EXERCISE OBJECTIVE = Return each line of the records holding the string "SweetAmbs".

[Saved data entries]
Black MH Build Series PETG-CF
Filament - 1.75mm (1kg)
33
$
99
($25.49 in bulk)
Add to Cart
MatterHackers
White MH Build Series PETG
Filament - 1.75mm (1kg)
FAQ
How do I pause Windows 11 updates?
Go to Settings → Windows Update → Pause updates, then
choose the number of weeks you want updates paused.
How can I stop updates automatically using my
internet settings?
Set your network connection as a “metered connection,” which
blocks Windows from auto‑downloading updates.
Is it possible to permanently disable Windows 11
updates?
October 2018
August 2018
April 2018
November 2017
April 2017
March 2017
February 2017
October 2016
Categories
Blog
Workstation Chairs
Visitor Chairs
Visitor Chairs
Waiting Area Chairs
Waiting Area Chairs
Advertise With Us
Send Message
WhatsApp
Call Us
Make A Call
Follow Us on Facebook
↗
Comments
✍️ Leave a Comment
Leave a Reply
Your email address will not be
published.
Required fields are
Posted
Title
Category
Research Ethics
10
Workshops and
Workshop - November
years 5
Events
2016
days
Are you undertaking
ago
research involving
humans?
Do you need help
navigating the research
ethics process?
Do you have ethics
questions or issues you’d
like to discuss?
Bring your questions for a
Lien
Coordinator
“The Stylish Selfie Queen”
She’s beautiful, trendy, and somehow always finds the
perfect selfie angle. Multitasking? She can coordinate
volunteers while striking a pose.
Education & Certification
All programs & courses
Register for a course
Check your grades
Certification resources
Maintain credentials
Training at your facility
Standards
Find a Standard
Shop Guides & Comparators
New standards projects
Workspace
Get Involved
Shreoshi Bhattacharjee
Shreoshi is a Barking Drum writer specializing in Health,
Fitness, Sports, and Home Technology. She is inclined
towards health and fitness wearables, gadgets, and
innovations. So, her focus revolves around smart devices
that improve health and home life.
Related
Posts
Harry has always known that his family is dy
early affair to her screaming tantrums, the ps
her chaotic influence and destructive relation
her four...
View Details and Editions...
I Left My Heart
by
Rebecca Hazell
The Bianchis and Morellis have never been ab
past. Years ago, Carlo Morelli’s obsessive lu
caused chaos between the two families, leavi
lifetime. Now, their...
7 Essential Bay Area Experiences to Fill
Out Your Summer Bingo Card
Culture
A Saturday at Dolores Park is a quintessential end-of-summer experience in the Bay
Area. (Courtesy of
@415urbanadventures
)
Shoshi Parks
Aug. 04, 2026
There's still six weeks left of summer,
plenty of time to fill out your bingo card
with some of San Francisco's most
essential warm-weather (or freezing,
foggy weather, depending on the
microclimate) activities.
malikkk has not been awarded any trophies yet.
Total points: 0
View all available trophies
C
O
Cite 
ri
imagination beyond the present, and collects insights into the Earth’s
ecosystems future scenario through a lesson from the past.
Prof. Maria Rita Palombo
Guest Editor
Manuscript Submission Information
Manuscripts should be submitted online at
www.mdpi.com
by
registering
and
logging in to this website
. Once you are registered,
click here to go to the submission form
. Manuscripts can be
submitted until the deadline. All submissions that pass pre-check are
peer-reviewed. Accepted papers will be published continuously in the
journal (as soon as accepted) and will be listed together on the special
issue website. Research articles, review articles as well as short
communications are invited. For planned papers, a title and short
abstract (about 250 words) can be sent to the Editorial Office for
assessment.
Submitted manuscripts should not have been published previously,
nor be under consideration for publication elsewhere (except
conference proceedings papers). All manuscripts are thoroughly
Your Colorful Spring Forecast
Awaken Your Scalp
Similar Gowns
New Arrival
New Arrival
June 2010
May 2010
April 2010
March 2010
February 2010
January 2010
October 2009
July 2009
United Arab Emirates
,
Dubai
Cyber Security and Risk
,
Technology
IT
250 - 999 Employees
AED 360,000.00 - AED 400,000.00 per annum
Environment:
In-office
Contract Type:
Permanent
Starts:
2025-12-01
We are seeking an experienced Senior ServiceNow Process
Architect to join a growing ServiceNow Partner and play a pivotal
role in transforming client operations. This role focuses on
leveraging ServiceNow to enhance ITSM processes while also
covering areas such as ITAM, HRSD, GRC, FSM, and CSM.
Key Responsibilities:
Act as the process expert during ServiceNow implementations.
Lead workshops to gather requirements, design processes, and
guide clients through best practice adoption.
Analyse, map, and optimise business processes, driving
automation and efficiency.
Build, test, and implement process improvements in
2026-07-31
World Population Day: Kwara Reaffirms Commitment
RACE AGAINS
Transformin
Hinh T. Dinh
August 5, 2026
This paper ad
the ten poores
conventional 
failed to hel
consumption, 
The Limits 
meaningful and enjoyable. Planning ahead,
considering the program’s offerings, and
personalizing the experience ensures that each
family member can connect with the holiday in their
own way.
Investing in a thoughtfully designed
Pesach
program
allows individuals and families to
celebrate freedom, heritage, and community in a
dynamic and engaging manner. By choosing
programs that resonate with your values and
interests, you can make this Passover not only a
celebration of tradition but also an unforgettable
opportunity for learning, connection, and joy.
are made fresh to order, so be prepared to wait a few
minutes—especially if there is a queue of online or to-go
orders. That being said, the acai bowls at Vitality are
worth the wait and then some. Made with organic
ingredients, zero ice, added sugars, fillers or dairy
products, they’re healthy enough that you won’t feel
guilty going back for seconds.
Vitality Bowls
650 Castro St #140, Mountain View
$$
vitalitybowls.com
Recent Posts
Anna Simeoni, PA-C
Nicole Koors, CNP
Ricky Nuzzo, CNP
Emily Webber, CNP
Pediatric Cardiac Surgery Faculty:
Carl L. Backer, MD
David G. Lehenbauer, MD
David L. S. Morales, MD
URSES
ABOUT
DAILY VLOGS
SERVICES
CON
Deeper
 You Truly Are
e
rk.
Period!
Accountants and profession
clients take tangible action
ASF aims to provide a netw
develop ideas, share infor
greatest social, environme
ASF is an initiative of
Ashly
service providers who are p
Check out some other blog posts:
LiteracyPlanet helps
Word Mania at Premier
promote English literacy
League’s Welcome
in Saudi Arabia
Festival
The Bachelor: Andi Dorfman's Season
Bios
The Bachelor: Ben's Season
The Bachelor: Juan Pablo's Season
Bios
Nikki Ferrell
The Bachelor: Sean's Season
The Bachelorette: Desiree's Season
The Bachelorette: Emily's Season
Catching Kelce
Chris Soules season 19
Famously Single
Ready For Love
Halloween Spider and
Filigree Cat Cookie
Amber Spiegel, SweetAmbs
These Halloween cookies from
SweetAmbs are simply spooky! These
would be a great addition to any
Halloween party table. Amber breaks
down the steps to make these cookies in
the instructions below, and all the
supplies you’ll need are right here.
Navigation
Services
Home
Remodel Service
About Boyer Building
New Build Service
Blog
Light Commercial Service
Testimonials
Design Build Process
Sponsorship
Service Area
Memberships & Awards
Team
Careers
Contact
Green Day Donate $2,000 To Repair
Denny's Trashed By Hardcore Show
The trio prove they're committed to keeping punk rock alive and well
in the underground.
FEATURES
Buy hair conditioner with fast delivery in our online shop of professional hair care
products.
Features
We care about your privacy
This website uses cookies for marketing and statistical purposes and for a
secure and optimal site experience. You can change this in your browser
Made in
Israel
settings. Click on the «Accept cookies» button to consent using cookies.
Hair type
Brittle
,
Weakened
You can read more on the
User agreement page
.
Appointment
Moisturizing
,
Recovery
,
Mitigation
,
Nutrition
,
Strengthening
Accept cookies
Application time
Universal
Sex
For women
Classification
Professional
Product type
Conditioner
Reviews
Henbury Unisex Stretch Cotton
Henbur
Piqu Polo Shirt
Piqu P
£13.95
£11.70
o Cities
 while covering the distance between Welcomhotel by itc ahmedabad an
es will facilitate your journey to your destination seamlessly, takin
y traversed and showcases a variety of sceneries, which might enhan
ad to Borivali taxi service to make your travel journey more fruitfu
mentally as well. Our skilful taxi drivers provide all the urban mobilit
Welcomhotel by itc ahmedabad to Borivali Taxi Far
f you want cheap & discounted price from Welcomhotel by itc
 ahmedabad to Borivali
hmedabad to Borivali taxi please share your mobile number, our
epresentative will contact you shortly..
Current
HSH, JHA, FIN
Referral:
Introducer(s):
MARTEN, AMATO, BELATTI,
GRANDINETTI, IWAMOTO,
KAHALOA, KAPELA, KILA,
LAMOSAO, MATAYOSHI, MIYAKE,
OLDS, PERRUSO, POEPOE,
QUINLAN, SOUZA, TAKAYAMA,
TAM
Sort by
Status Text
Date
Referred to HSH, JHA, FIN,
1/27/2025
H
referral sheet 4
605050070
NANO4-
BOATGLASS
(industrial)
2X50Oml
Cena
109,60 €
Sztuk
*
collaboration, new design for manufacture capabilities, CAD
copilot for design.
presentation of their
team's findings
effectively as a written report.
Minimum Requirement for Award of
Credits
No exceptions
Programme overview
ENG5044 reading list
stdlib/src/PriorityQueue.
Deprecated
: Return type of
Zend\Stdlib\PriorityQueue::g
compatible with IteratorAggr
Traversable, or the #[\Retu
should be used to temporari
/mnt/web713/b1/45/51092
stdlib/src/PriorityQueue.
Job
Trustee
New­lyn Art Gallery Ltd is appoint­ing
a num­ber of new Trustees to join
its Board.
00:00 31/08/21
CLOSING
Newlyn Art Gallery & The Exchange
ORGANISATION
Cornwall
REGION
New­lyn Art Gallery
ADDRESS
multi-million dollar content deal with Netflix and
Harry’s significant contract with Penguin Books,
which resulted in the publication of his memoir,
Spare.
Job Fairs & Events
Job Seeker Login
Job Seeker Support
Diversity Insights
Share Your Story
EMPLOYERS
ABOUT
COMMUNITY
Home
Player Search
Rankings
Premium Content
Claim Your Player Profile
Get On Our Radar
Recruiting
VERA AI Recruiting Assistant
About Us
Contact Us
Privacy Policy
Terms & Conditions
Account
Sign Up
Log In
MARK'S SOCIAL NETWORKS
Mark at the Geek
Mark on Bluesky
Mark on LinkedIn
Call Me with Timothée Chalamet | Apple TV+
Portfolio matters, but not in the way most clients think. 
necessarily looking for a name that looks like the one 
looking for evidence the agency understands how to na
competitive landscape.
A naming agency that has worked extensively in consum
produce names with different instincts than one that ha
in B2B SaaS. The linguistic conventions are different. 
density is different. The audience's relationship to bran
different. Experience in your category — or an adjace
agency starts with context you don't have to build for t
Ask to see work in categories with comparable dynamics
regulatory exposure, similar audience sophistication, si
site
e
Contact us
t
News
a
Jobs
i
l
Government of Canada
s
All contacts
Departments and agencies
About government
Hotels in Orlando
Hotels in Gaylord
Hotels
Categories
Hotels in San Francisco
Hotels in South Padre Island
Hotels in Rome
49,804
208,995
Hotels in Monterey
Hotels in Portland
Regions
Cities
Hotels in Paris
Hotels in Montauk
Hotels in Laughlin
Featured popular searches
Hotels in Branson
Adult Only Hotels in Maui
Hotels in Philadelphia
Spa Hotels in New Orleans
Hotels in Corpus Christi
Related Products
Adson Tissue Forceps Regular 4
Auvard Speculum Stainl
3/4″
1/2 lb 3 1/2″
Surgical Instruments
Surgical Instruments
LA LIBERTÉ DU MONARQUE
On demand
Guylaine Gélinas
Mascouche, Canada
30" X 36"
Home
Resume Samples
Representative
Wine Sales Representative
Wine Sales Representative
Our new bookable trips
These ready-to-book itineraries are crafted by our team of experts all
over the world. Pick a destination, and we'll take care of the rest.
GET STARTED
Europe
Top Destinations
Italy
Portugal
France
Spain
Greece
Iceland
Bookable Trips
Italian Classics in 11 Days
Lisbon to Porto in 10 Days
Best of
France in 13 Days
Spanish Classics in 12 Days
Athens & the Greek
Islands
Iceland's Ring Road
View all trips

TASK RESPONSE =
Amber Spiegel, SweetAmbs
SweetAmbs are simply spooky! These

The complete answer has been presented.